Conclusion du premier chapitre :

En quelques décennies, l’Afrique subsaharienne a vu se former de grandes concentrations urbaines de façon non contrôlée. La faiblesse des ressources, l’inefficacité des pouvoirs publics et le rythme élevé de la croissance urbaine ont eu raison des différentes tentatives de planification. Le développement des agglomérations subsahariennes se fait par un étalement horizontal et une différenciation fonctionnelle très marquée de l’espace urbain. Le faible niveau d’équipement en services publics et en infrastructures se fait surtout ressentir dans les extensions périphériques.

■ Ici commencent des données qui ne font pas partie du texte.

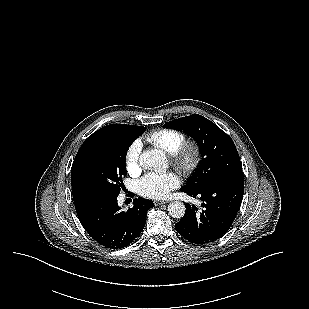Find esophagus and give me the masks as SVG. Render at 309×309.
I'll return each mask as SVG.
<instances>
[{"mask_svg": "<svg viewBox=\"0 0 309 309\" xmlns=\"http://www.w3.org/2000/svg\"><path fill=\"white\" fill-rule=\"evenodd\" d=\"M166 203H168V202L167 201H159V200L154 201L155 206H160V205H163V204H166Z\"/></svg>", "mask_w": 309, "mask_h": 309, "instance_id": "esophagus-1", "label": "esophagus"}]
</instances>
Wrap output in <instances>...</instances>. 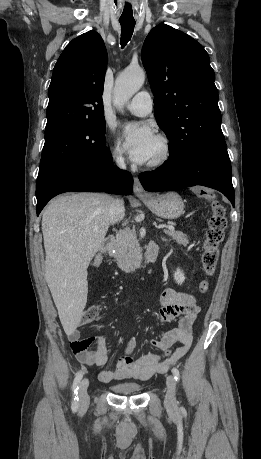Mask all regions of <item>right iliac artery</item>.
Returning <instances> with one entry per match:
<instances>
[{
	"mask_svg": "<svg viewBox=\"0 0 261 459\" xmlns=\"http://www.w3.org/2000/svg\"><path fill=\"white\" fill-rule=\"evenodd\" d=\"M83 377V372H79L73 382L72 391H73V400H72V409L76 411L79 407V398H78V389L79 383Z\"/></svg>",
	"mask_w": 261,
	"mask_h": 459,
	"instance_id": "82829eb1",
	"label": "right iliac artery"
}]
</instances>
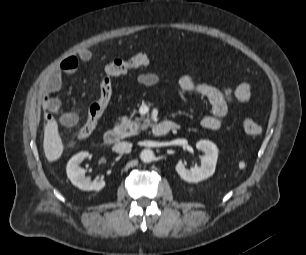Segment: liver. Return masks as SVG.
Wrapping results in <instances>:
<instances>
[{
    "label": "liver",
    "mask_w": 306,
    "mask_h": 255,
    "mask_svg": "<svg viewBox=\"0 0 306 255\" xmlns=\"http://www.w3.org/2000/svg\"><path fill=\"white\" fill-rule=\"evenodd\" d=\"M43 148L49 162L58 160L63 154L64 145L55 119L49 120L44 128Z\"/></svg>",
    "instance_id": "1"
}]
</instances>
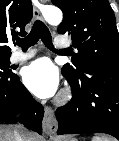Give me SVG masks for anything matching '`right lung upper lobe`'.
Segmentation results:
<instances>
[{
    "instance_id": "obj_1",
    "label": "right lung upper lobe",
    "mask_w": 119,
    "mask_h": 141,
    "mask_svg": "<svg viewBox=\"0 0 119 141\" xmlns=\"http://www.w3.org/2000/svg\"><path fill=\"white\" fill-rule=\"evenodd\" d=\"M32 15L31 0H0V57H10L8 42L26 34L24 28Z\"/></svg>"
}]
</instances>
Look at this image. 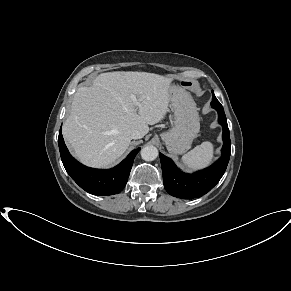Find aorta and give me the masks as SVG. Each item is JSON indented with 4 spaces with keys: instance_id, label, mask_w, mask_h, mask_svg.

S’il est noté un ralentissement de son rythme, la croissance démo-spatiale des grandes agglomérations subsahariennes continue. La crise économique que connaissent les Etats africains, en même temps qu’elle dégrade les conditions de vie et d’accès aux soins des citadins, ne leur permet pas de faire face plus efficacement aux grandes épidémies telles que le SIDA. L’augmentation, jusque-là régulière, de l’espérance de vie s’en ressent. Des stratégies de crise avec des conséquences de baisse de fécondité sont également notées. Quant à l’immigration rurale, la ville et ses lumières altérées par la conjoncture économique attirent moins. La baisse de la croissance urbaine relève aussi de raisons structurelles. D’un côté, la diffusion de la médecine, des règles d’hygiène et d’une alimentation plus riche tendent vers leur limite asymptotique. De l’autre, aidée par le niveau d’instruction et les moyens de communication, la sensibilisation aux pratiques antinatalistes commence à porter ses fruits. Toutefois, le nombre de néo-citadins, chaque année, est très important dans les grandes agglomérations subsahariennes. En chiffres absolus, il peut être bien plus important que par le passé. Fort des acquis de la médecine et compte tenu des effets d’inertie, la croissance naturelle reste importante. Et si la ville attire moins, elle ne provoque pas des fuites d’ampleur. Elle reste le passage obligé pour la réussite. En outre, certaines campagnes africaines, saturées, ne peuvent accueillir le surplus démographique urbain. Pour une grande partie des jeunes qui constituent la majorité de la population urbaine subsaharienne, nés en ville pour la plupart, la campagne reste terrae incognitae.

En plus du fait que la croissance démo-spatiale des grandes agglomérations subsahariennes s’est faite de manière anarchique, elle cause un important déséquilibre des réseaux urbains nationaux. Elle constitue un double biais pour le développement économique des Etats subsahariens : parce qu’elle a précédé l’industrialisation, elle crée une main d’œuvre plus importante que l’offre d’emplois ; elle est à l’origine de grands déséquilibres territoriaux entre grandes agglomérations – parfois en périphérie du territoire national – et zones rurales. Mais, si pendant un demi-siècle les Etats subsahariens n’ont pas réussi à maîtriser leur urbanisation, comment pourraient-ils y arriver alors qu’ils sont actuellement en crise 20  ? Compte tenu des rôles politiques (capitale des Etats), économiques (sièges sociaux des entreprises, infrastructures financières, port…) et sociaux (grands équipements publics) des grandes agglomérations subsahariennes, des mesures brutales peuvent affecter le développement économique des pays, voire leur stabilité politique. Combler les déséquilibres des réseaux urbains ou entre villes et campagnes nécessitera du temps. Parallèlement à ces nécessaires et profondes mesures, il convient, pour l’Afrique subsaharienne, de faire face aujourd’hui à la croissance démo-spatiale de ses grandes agglomérations.

L’augmentation de la demande de déplacements constitue une des conséquences de la croissance démo-spatiale des grandes agglomérations subsahariennes. De plus, les distances intra-urbaines augmentent avec la taille des agglomérations. La différenciation fonctionnelle de l’espace urbain oblige à de longs déplacements, notamment sur les liaisons domicile-travail. Comme nous le confirmera l’analyse de la distribution des flux de mobilité à Conakry, à Dakar et à Douala (Chapitre 4), une grande partie de cette demande de déplacements concerne des liaisons centre/périphérie aux heures de pointe. Et ces besoins grandissants ne disposent que d’un nombre limité de voies d’accès au centre pour se réaliser. Dans le même temps, nous assistons à un retrait de la puissance publique de la production et de l’aide à l’accès aux services urbains, dont les transports urbains. Le citadin subsaharien de moins en moins assisté par la puissance publique voit se dégrader son pouvoir d’achat. L’offre de transport urbain dans les agglomérations subsahariennes peut-elle efficacement faire face à ces évolutions combinées de la demande de déplacements et des capacités à payer des usagers ?

Notes
20.

Une crise qui n’est pas qu’économique. Nous renvoyons le lecteur aux réflexions de R. A. Sawadogo [2001] auxquelles nous ferons appel plus loin (Chapitre 6, section II-2-b).